UberNeuman: [Fark user image image 500x268]
"OH NO!  GODZILLA AND DIARRHEA! BUT MOSTLY DIARRHEA!  RUNS!  RUNS!"


I imagine that scenario to be like that giant molasses spill in Boston in 1919 but only much much worse..
 
‘’ 1 day ago  

brantgoose: Don't try this at home, America!

Milk is tyranny! Down with mammals and mothers!

No cookies for you!


this is why cheese is on so many food products in murica. too much milk. instead of cutting back on cows its cheese cheese cheese.
 
‘’ 1 day ago  

KB202: drjekel_mrhyde: Those packed trains must be lovely

The women-only cars are.

And the foot spa car in Kyoto is very nice after a long day.


That was sarcasm.

You know, because of the lactose-intolerant sake-infused sarariman farts.
 
‘’ 1 day ago  
Now there's an idea I can get behind.
 
‘’ 1 day ago  

Raoul Eaton: It would work in the U.S. if there was a way to turn milk into beer.


I think the Mongols used to do something like that...
 
‘’ 1 day ago  

Dead on the River: Trying to fit this news into my current fetish. Almost there?
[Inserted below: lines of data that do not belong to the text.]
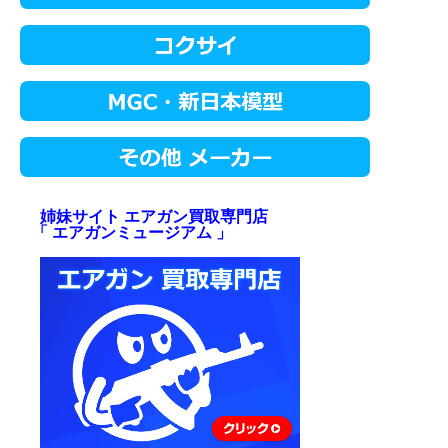
姉妹サイト エアガン買取専門店
「 エアガンミュージアム 」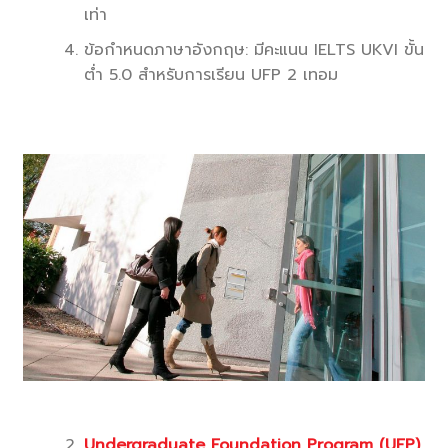
เท่า
ข้อกำหนดภาษาอังกฤษ: มีคะแนน IELTS UKVI ขั้น
ต่ำ 5.0 สำหรับการเรียน UFP 2 เทอม
Undergraduate Foundation Program (UFP)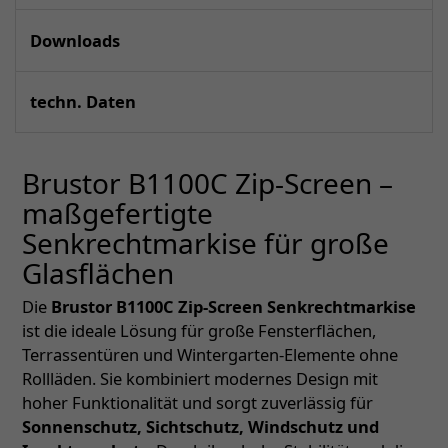
Downloads
techn. Daten
Brustor B1100C Zip-Screen –
maßgefertigte
Senkrechtmarkise für große
Glasflächen
Die
Brustor B1100C Zip-Screen Senkrechtmarkise
ist die ideale Lösung für große Fensterflächen,
Terrassentüren und Wintergarten-Elemente ohne
Rollläden. Sie kombiniert modernes Design mit
hoher Funktionalität und sorgt zuverlässig für
Sonnenschutz, Sichtschutz, Windschutz und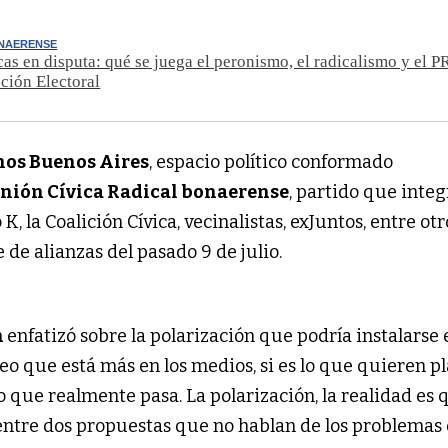
ONAERENSE
as en disputa: qué se juega el peronismo, el radicalismo y el P
ción Electoral
os Buenos Aires
, espacio político conformado
nión Cívica Radical bonaerense
, partido que integ
 K, la Coalición Cívica, vecinalistas, exJuntos, entre otr
 de alianzas del pasado 9 de julio.
n
enfatizó sobre la polarización que podría instalarse 
creo que está más en los medios, si es lo que quieren p
lo que realmente pasa. La polarización, la realidad es 
 entre dos propuestas que no hablan de los problemas 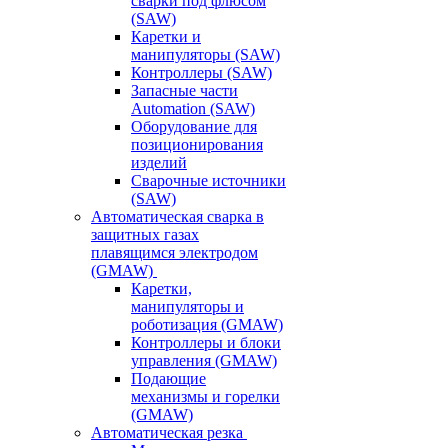
сварки под флюсом
(SAW)
Каретки и
манипуляторы (SAW)
Контроллеры (SAW)
Запасные части
Automation (SAW)
Оборудование для
позиционирования
изделий
Сварочные источники
(SAW)
Автоматическая сварка в
защитных газах
плавящимся электродом
(GMAW)
Каретки,
манипуляторы и
роботизация (GMAW)
Контроллеры и блоки
управления (GMAW)
Подающие
механизмы и горелки
(GMAW)
Автоматическая резка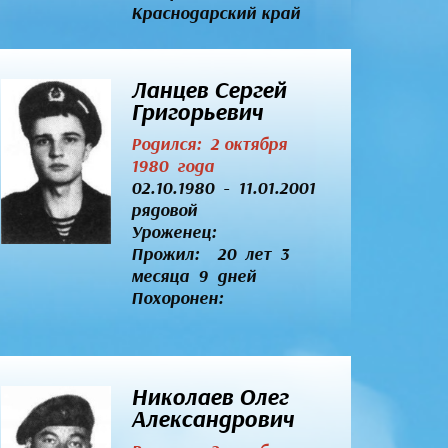
Краснодарский край
Ланцев Сергей
Григорьевич
Родился: 2 октября
1980 года
02.10.1980 - 11.01.2001
рядовой
Уроженец:
Прожил: 20 лет 3
месяца 9 дней
Похоронен:
Николаев Олег
Александрович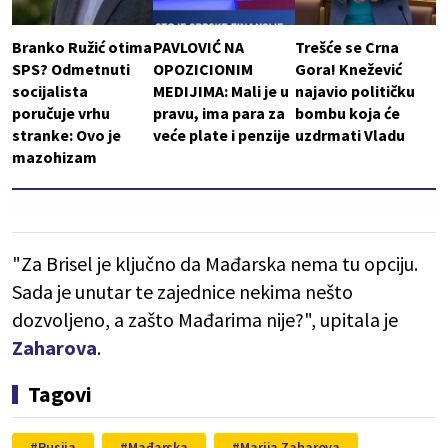
Branko Ružić otima
PAVLOVIĆ NA
Trešće se Crna
SPS? Odmetnuti
OPOZICIONIM
Gora! Knežević
socijalista
MEDIJIMA: Mali je u
najavio političku
poručuje vrhu
pravu, ima para za
bombu koja će
stranke: Ovo je
veće plate i penzije
uzdrmati Vladu
mazohizam
"Za Brisel je ključno da Mađarska nema tu opciju.
Sada je unutar te zajednice nekima nešto
dozvoljeno, a zašto Mađarima nije?", upitala je
Zaharova
.
Tagovi
Rusija
Mađarska
Marija Zaharova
there is a very old meme for that. I don't know how to find it without farking up my browser history, but it was a muppet looking dude that was getting force fed milk (or having it poured on his face and being forced to look at something) and IIRC you could get a timeout for posting it because one version of the photo sort of had pubes in it.
 
‘’ 1 day ago  
Meanwhile in 'merica:
Fark user imageView Full Size

/why don't they just ship the excess milk here?
 
‘’ 1 day ago  

baorao: Dead on the River: Trying to fit this news into my current fetish. Almost there?

there is a very old meme for that. I don't know how to find it without farking up my browser history, but it was a muppet looking dude that was getting force fed milk (or having it poured on his face and being forced to look at something) and IIRC you could get a timeout for posting it because one version of the photo sort of had pubes in it.


encrypted-tbn0.gstatic.comView Full Size


Muppet Milk
 
‘’ 22 hours ago  

Excelsior: Supposedly 73% of Japanese people can't digest it:  https://milk.procon.org/lactose-i​ntolerance-by-country/ Its nearest neighbors are South Korea (100%), Taiwan (88%), China (85%), Vietnam (98%)


Here's something interesting: Mongolians' DNA says they can't digest milk, yet their diet relies on dairy. A researcher investigates why. (Popular Science)
 
‘’ 22 hours ago  

Stud Gerbil: I was expecting massive milkers in this thread.   I am disappointed.


Cow Milk Scene from Anime Melody of Oblivion
Youtube GmJtp7ERTlY
this old thing?
 
‘’ 22 hours ago  

baorao: Dead on the River: Trying to fit this news into my current fetish. Almost there?

there is a very old meme for that. I don't know how to find it without farking up my browser history, but it was a muppet looking dude that was getting force fed milk (or having it poured on his face and being forced to look at something) and IIRC you could get a timeout for posting it because one version of the photo sort of had pubes in it.